-- Opening Marker --

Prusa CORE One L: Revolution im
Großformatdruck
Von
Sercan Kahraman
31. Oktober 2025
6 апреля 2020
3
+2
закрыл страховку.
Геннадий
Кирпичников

-- Closing Marker --
-- Opening Marker --

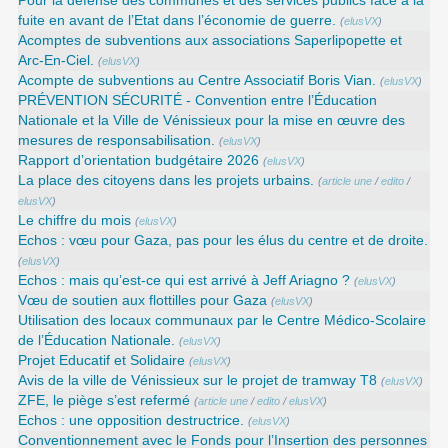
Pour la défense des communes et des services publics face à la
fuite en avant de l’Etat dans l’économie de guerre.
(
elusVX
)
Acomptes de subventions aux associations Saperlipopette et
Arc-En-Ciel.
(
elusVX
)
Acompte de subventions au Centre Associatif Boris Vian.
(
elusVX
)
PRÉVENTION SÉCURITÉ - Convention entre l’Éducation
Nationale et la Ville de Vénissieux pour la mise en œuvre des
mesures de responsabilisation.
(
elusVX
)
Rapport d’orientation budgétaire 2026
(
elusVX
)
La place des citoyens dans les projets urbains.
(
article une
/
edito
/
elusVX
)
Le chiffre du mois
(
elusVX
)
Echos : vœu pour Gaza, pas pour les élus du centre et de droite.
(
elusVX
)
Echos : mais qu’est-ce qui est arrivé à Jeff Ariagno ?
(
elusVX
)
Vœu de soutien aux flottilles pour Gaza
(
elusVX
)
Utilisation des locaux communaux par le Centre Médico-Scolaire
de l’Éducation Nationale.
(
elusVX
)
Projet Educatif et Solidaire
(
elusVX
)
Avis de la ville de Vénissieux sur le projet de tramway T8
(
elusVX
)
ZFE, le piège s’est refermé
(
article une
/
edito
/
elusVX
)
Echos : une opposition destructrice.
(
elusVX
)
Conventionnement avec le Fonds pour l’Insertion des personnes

-- Closing Marker --

• **EXERCISE AIM**: Only a number is wanted here: how many lines in the entries contain the word "dans"?

• **WRITTEN RESPONSE**: 2